Intelligent Work Forums for Engineering Professionals

  • Congratulations SSS148 on being selected by the Eng-Tips community for having the most helpful posts in the forums last week. Way to Go!

Calculated Moments of Inertia

Status
Not open for further replies.

billtati

Mechanical
May 21, 2003
34
I have CAD models and the software I used (Mechanical Desktop) is capable of calculating moments of inertia. However, three different versions are returned; (1)Mass Moments of Inertia (2)Mass Products of Inertia & (3)Principal Mass Moments. The coordinates for (1) are given in Lx, Ly & Lz, for (2) in XY, XZ, YZ, and for (3) I, J, K. I am used to seeing MOI expressed in Ix, Iy, Iz.

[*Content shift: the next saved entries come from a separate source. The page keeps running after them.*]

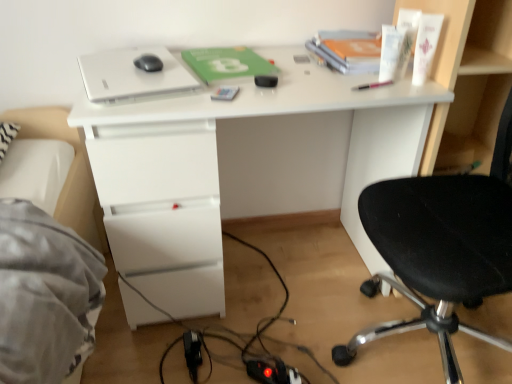 Question: From the image's perspective, is metallic silver phone at center, positioned as the 2th stationery in right-to-left order, located above or below pink plastic pen at upper right, which is the second stationery from left to right?

Choices:
 (A) below
 (B) above

Answer: (A)

Question: In terms of width, does metallic silver phone at center, the first stationery from the left, look wider or thinner when compared to pink plastic pen at upper right, positioned as the 1th stationery in right-to-left order?

Choices:
 (A) thin
 (B) wide

Answer: (B)

Question: Which is nearer to the white matte laptop at upper center?

Choices:
 (A) black fabric chair at right
 (B) black matte mouse at upper center
 (C) green matte paperback book at center
 (D) white glossy desk at center
 (E) metallic silver phone at center, the first stationery from the left

Answer: (B)

Question: Estimate the real-world distances between objects in this image. Which object is closer to the black fabric chair at right?

Choices:
 (A) green matte paperback book at center
 (B) white matte laptop at upper center
 (C) metallic silver phone at center, the first stationery from the left
 (D) pink plastic pen at upper right, positioned as the 1th stationery in right-to-left order
 (E) white glossy desk at center

Answer: (D) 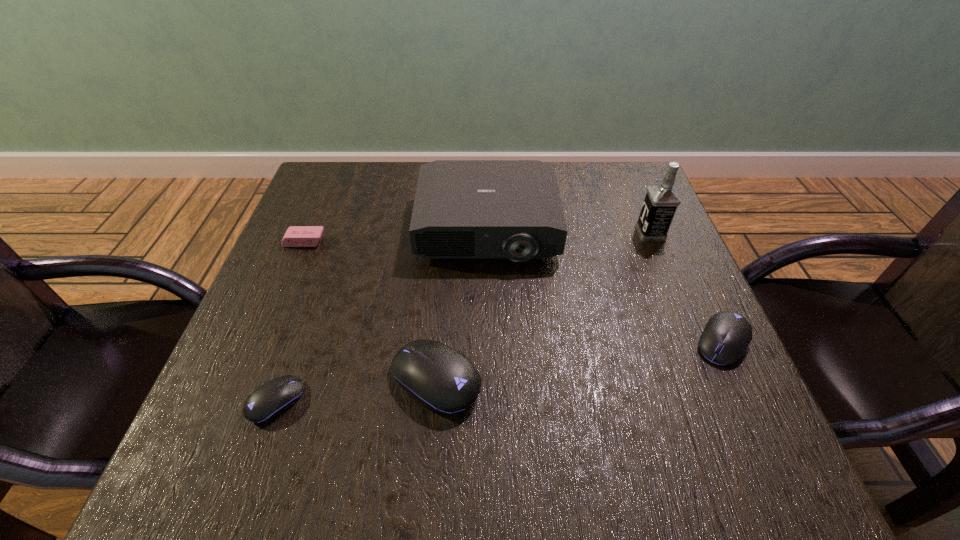 Choose which computer mouse is the nearest neighbor to the tallest object. Please provide its 2D coordinates. Your answer should be formatted as a tuple, i.e. [(x, y)], where the tuple contains the x and y coordinates of a point satisfying the conditions above.

[(726, 336)]

Identify the location of vacant region that satisfies the following two spatial constraints: 1. on the front label of the tallest object; 2. on the left side of the second tallest computer mouse. (695, 342).

At what (x,y) coordinates should I click in order to perform the action: click on vacant area in the image that satisfies the following two spatial constraints: 1. on the front label of the vodka; 2. on the front side of the third tallest object. Please return your answer as a coordinate pair (x, y). Looking at the image, I should click on (710, 380).

Identify the location of free space that satisfies the following two spatial constraints: 1. on the front side of the eraser; 2. on the right side of the third shortest object. The width and height of the screenshot is (960, 540). (263, 342).

Image resolution: width=960 pixels, height=540 pixels. Find the location of `free space that satisfies the following two spatial constraints: 1. on the front side of the third shortest object; 2. on the left side of the eraser`. free space that satisfies the following two spatial constraints: 1. on the front side of the third shortest object; 2. on the left side of the eraser is located at coordinates (263, 342).

You are a GUI agent. You are given a task and a screenshot of the screen. Output one action in this format:
    pyautogui.click(x=<x>, y=<y>)
    Task: Click on the free point that satisfies the following two spatial constraints: 1. on the front label of the tallest object; 2. on the front side of the eraser
    This screenshot has height=540, width=960.
    Given the screenshot: What is the action you would take?
    pyautogui.click(x=654, y=241)

Identify the location of free spot that satisfies the following two spatial constraints: 1. on the back side of the rightmost computer mouse; 2. on the front label of the tallest object. (672, 233).

The image size is (960, 540). Identify the location of vacant position in the image that satisfies the following two spatial constraints: 1. on the front side of the second tallest computer mouse; 2. on the right side of the eraser. (263, 342). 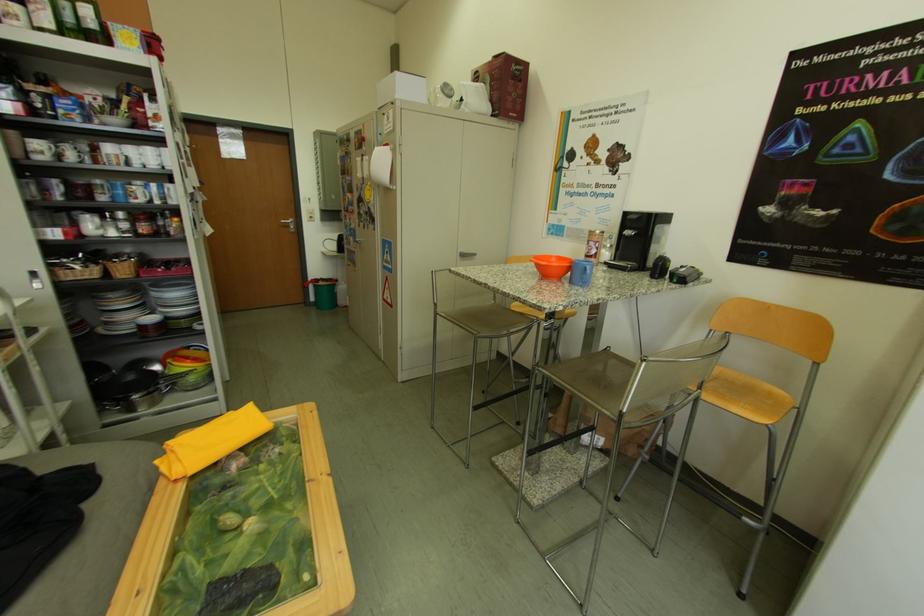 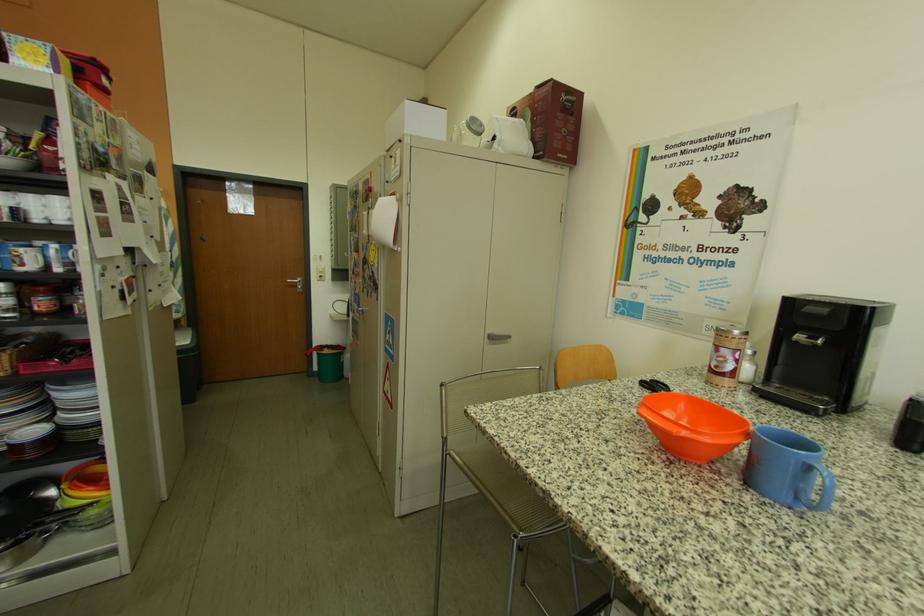 In the second image, find the point that corresponds to (x=451, y=317) in the first image.

(460, 456) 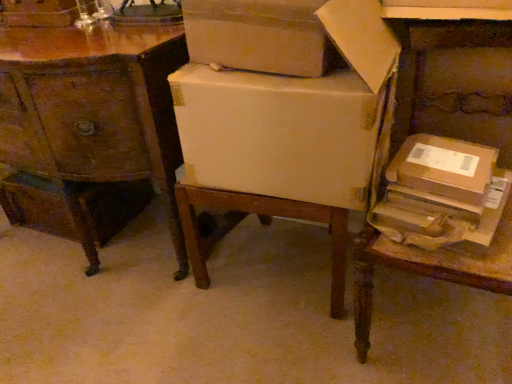 Describe the element at coordinates (444, 168) in the screenshot. I see `brown cardboard box at right, which appears as the first cardboard box when viewed from the right` at that location.

The width and height of the screenshot is (512, 384). What do you see at coordinates (455, 82) in the screenshot?
I see `brown wooden table at right` at bounding box center [455, 82].

Describe the element at coordinates (260, 36) in the screenshot. I see `white cardboard box at upper center` at that location.

Locate an element on the screen. The image size is (512, 384). brown cardboard box at right, the second storage box viewed from the left is located at coordinates (442, 193).

The image size is (512, 384). In order to click on wooden drawer at left, the second storage box when ordered from front to back in this screenshot , I will do `click(112, 205)`.

Consider the image. In the image, is brown wooden table at right on the left side or the right side of brown cardboard box at right, marked as the second cardboard box in a left-to-right arrangement?

In the image, brown wooden table at right appears on the right side of brown cardboard box at right, marked as the second cardboard box in a left-to-right arrangement.

Is brown wooden table at right completely or partially outside of brown cardboard box at right, which appears as the first cardboard box when viewed from the right?

Indeed, brown wooden table at right is completely outside brown cardboard box at right, which appears as the first cardboard box when viewed from the right.

From the image's perspective, would you say brown wooden table at right is shown under brown cardboard box at right, which appears as the first cardboard box when viewed from the right?

Indeed, from the image's perspective, brown wooden table at right is shown beneath brown cardboard box at right, which appears as the first cardboard box when viewed from the right.

From a real-world perspective, who is located lower, matte cardboard box at center, the first cardboard box from the left, or brown cardboard box at right, the second storage box viewed from the left?

From a 3D spatial view, brown cardboard box at right, the second storage box viewed from the left, is below.

Is matte cardboard box at center, placed as the 2th cardboard box when sorted from right to left, situated inside brown cardboard box at right, the second storage box viewed from the left, or outside?

matte cardboard box at center, placed as the 2th cardboard box when sorted from right to left, cannot be found inside brown cardboard box at right, the second storage box viewed from the left.

Is matte cardboard box at center, the first cardboard box from the left, oriented towards brown cardboard box at right, the first storage box from the right?

No.

From the image's perspective, is matte cardboard box at center, the first cardboard box from the left, located above brown cardboard box at right, which is the second storage box in back-to-front order?

Indeed, from the image's perspective, matte cardboard box at center, the first cardboard box from the left, is shown above brown cardboard box at right, which is the second storage box in back-to-front order.

Can you confirm if wooden desk at center is positioned to the right of matte cardboard box at center, placed as the 2th cardboard box when sorted from right to left?

In fact, wooden desk at center is to the left of matte cardboard box at center, placed as the 2th cardboard box when sorted from right to left.

Considering their positions, is wooden desk at center located in front of or behind matte cardboard box at center, the first cardboard box from the left?

wooden desk at center is behind matte cardboard box at center, the first cardboard box from the left.

Is wooden desk at center not within matte cardboard box at center, placed as the 2th cardboard box when sorted from right to left?

Yes, wooden desk at center is located beyond the bounds of matte cardboard box at center, placed as the 2th cardboard box when sorted from right to left.

What are the coordinates of `the 2nd cardboard box positioned above the wooden desk at center (from a real-world perspective)` in the screenshot? It's located at (281, 133).

How different are the orientations of brown cardboard box at right, which appears as the first cardboard box when viewed from the right, and brown wooden table at right in degrees?

They differ by 6.58 degrees in their facing directions.

Is brown cardboard box at right, which appears as the first cardboard box when viewed from the right, taller or shorter than brown wooden table at right?

Considering their sizes, brown cardboard box at right, which appears as the first cardboard box when viewed from the right, has less height than brown wooden table at right.

Considering the positions of point (440, 184) and point (441, 93), is point (440, 184) closer or farther from the camera than point (441, 93)?

Point (440, 184) is positioned closer to the camera compared to point (441, 93).

Image resolution: width=512 pixels, height=384 pixels. What are the coordinates of `table lying below the brown cardboard box at right, marked as the second cardboard box in a left-to-right arrangement (from the image's perspective)` in the screenshot? It's located at (455, 82).

From the image's perspective, is wooden desk at center located above or below white cardboard box at upper center?

wooden desk at center is below white cardboard box at upper center.

From a real-world perspective, which is physically below, wooden desk at center or white cardboard box at upper center?

wooden desk at center.

Which is in front, wooden desk at center or white cardboard box at upper center?

white cardboard box at upper center is more forward.

Is wooden desk at center touching white cardboard box at upper center?

wooden desk at center is not next to white cardboard box at upper center, and they're not touching.

Between brown cardboard box at right, which is the second storage box in back-to-front order, and wooden drawer at left, the 1th storage box when ordered from left to right, which one has smaller size?

With smaller size is brown cardboard box at right, which is the second storage box in back-to-front order.

Does brown cardboard box at right, the first storage box from the right, turn towards wooden drawer at left, which is counted as the first storage box, starting from the back?

No, brown cardboard box at right, the first storage box from the right, is not turned towards wooden drawer at left, which is counted as the first storage box, starting from the back.

Does brown cardboard box at right, which is the second storage box in back-to-front order, have a greater height compared to wooden drawer at left, the second storage box when ordered from front to back?

No.

Considering the sizes of objects white cardboard box at upper center and brown wooden table at right in the image provided, who is shorter, white cardboard box at upper center or brown wooden table at right?

With less height is white cardboard box at upper center.

Considering the sizes of objects white cardboard box at upper center and brown wooden table at right in the image provided, who is smaller, white cardboard box at upper center or brown wooden table at right?

white cardboard box at upper center.

Which of these two, white cardboard box at upper center or brown wooden table at right, is wider?

Wider between the two is brown wooden table at right.

From a real-world perspective, is white cardboard box at upper center located higher than brown wooden table at right?

Yes, from a real-world perspective, white cardboard box at upper center is on top of brown wooden table at right.

The height and width of the screenshot is (384, 512). Identify the location of table below the brown cardboard box at right, marked as the second cardboard box in a left-to-right arrangement (from the image's perspective). (455, 82).

Find the location of a particular element. This screenshot has width=512, height=384. the 2nd cardboard box above the brown cardboard box at right, the 1th storage box viewed from the front (from the image's perspective) is located at coordinates (281, 133).

When comparing their distances from brown cardboard box at right, the 1th storage box viewed from the front, does wooden drawer at left, the second storage box when ordered from front to back, or brown cardboard box at right, which appears as the first cardboard box when viewed from the right, seem closer?

brown cardboard box at right, which appears as the first cardboard box when viewed from the right, is closer to brown cardboard box at right, the 1th storage box viewed from the front.

Considering their positions, is brown wooden table at right positioned further to wooden desk at center than brown cardboard box at right, marked as the second cardboard box in a left-to-right arrangement?

Based on the image, brown cardboard box at right, marked as the second cardboard box in a left-to-right arrangement, appears to be further to wooden desk at center.

Based on their spatial positions, is matte cardboard box at center, the first cardboard box from the left, or white cardboard box at upper center closer to wooden drawer at left, the 1th storage box when ordered from left to right?

Among the two, matte cardboard box at center, the first cardboard box from the left, is located nearer to wooden drawer at left, the 1th storage box when ordered from left to right.

In the scene shown: Which object lies further to the anchor point wooden desk at center, brown cardboard box at right, which appears as the first cardboard box when viewed from the right, or brown wooden table at right?

The object further to wooden desk at center is brown cardboard box at right, which appears as the first cardboard box when viewed from the right.

From the image, which object appears to be nearer to brown wooden table at right, white cardboard box at upper center or wooden drawer at left, which is counted as the first storage box, starting from the back?

Among the two, white cardboard box at upper center is located nearer to brown wooden table at right.

Looking at the image, which one is located further to brown cardboard box at right, which appears as the first cardboard box when viewed from the right, wooden desk at center or white cardboard box at upper center?

The object further to brown cardboard box at right, which appears as the first cardboard box when viewed from the right, is wooden desk at center.

From the image, which object appears to be farther from matte cardboard box at center, the first cardboard box from the left, brown cardboard box at right, marked as the second cardboard box in a left-to-right arrangement, or wooden drawer at left, which is counted as the first storage box, starting from the back?

wooden drawer at left, which is counted as the first storage box, starting from the back, lies further to matte cardboard box at center, the first cardboard box from the left, than the other object.

Based on their spatial positions, is white cardboard box at upper center or matte cardboard box at center, the first cardboard box from the left, closer to brown cardboard box at right, the second storage box viewed from the left?

matte cardboard box at center, the first cardboard box from the left, lies closer to brown cardboard box at right, the second storage box viewed from the left, than the other object.

This screenshot has width=512, height=384. I want to click on cardboard box situated between wooden drawer at left, which ranks as the second storage box in right-to-left order, and brown cardboard box at right, which appears as the first cardboard box when viewed from the right, from left to right, so click(281, 133).

I want to click on cardboard box between matte cardboard box at center, the first cardboard box from the left, and brown cardboard box at right, the second storage box viewed from the left, in the horizontal direction, so click(444, 168).

Identify the location of box between wooden desk at center and matte cardboard box at center, placed as the 2th cardboard box when sorted from right to left, in the horizontal direction. Image resolution: width=512 pixels, height=384 pixels. (260, 36).

Locate an element on the screen. Image resolution: width=512 pixels, height=384 pixels. desk located between wooden drawer at left, which ranks as the second storage box in right-to-left order, and brown wooden table at right in the left-right direction is located at coordinates (88, 121). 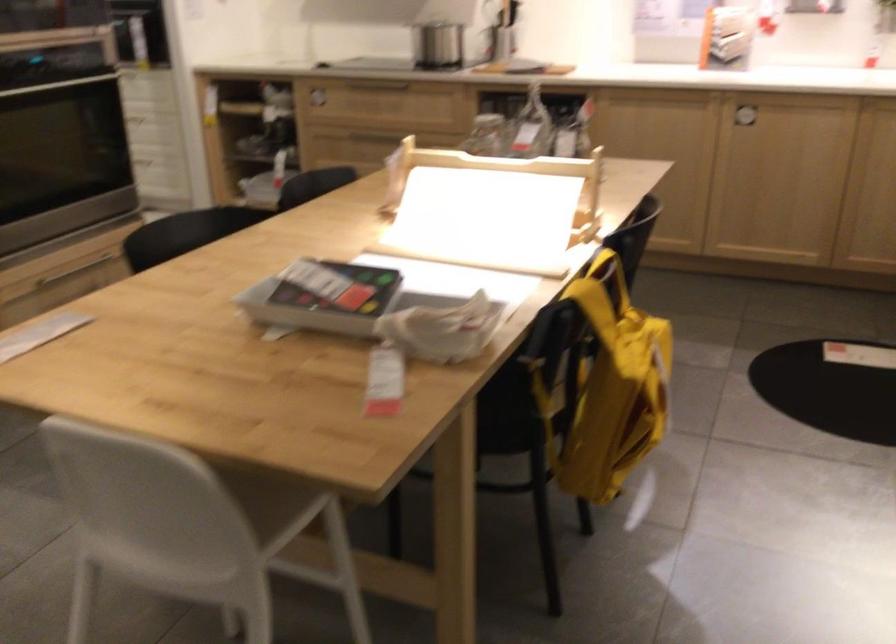 Find the location of `oven door handle`. oven door handle is located at coordinates (53, 73). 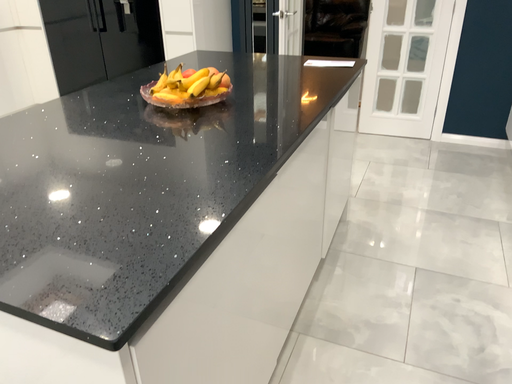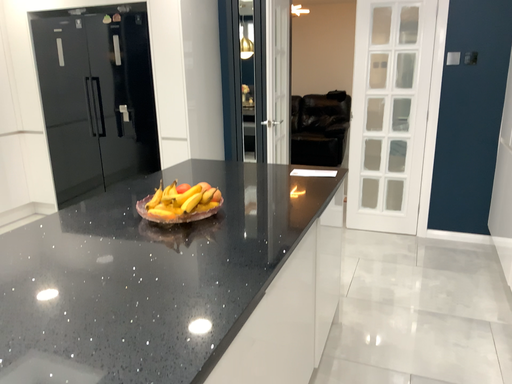 Question: How did the camera likely rotate when shooting the video?

Choices:
 (A) rotated downward
 (B) rotated upward

Answer: (B) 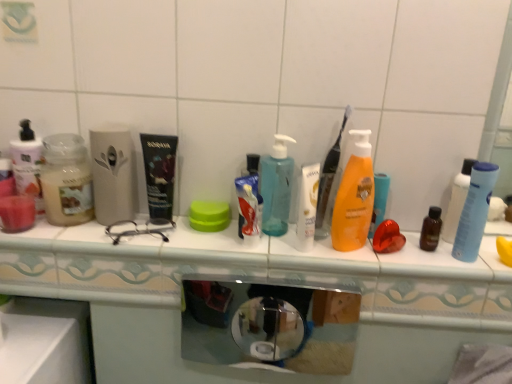 Find the location of `vacant space in front of dark blue plastic tube at center`. vacant space in front of dark blue plastic tube at center is located at coordinates (154, 242). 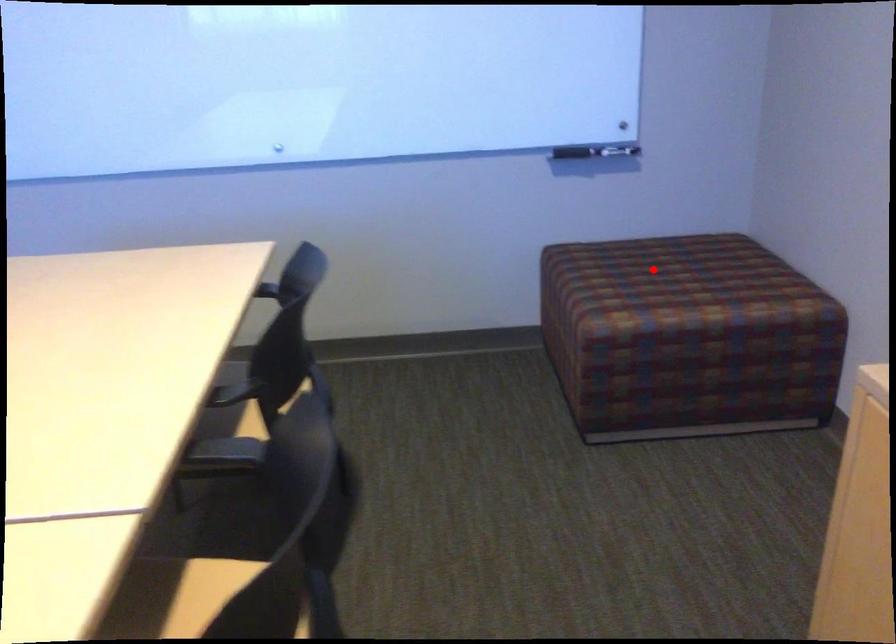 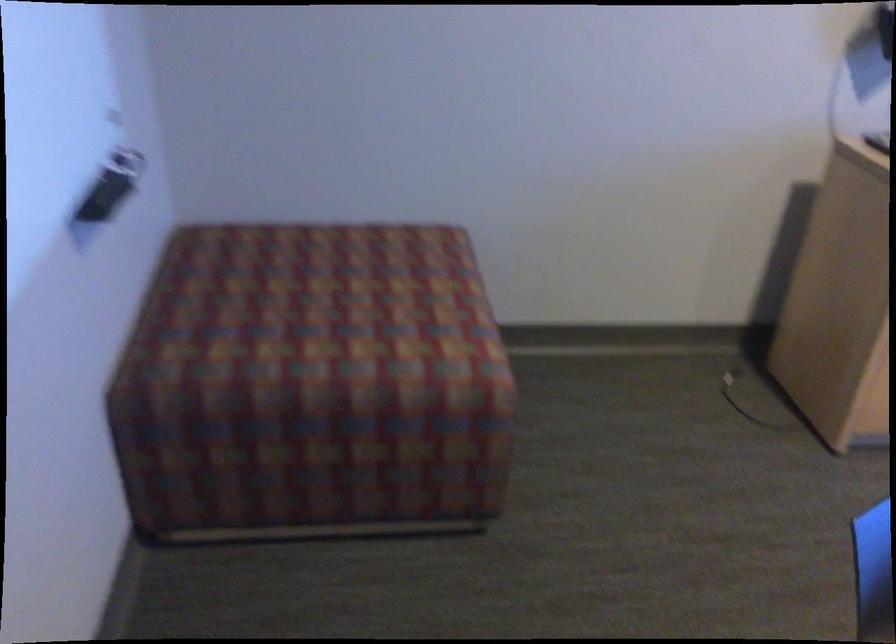 Question: I am providing you with two images of the same scene from different viewpoints. In image1, a red point is highlighted. Considering the same 3D point in image2, which of the following is correct?

Choices:
 (A) It is closer
 (B) It is farther

Answer: (A)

Does anyone know which if these would be the "correct" one for me?
 
Replies continue below

Recommended for you

It sounds like you are wanting the moment of inertia of a surface (like a beam cross section), and the software is giving you moments of inertia of a three-dimensional solid. Is this right? In that case, none of the moments given correspond to the values you're looking for.
 
I have a 3D design of a housing and covers and require the MOI for each part. I hope this helps.
 
BILLTATI: It depends on what you wnat to do. I beleive you need to go back to the fndamentals to determine what you want to do.

Regards
Dave
 
I want the moments of inertia for each part rotated about the X, Y & Z axis.
 
BILLTATI: You then want the principle moment of inertia. So that part is solved. The next question is do you want them about an axis other than the principle axis. If so, then you will need to use the parallel axis theorem.

Regards
Dave
 
Billtati, make sure you use Mechanical Desktop to run a test case for a rigid body that has principle moments that you can easily verify from a textbook.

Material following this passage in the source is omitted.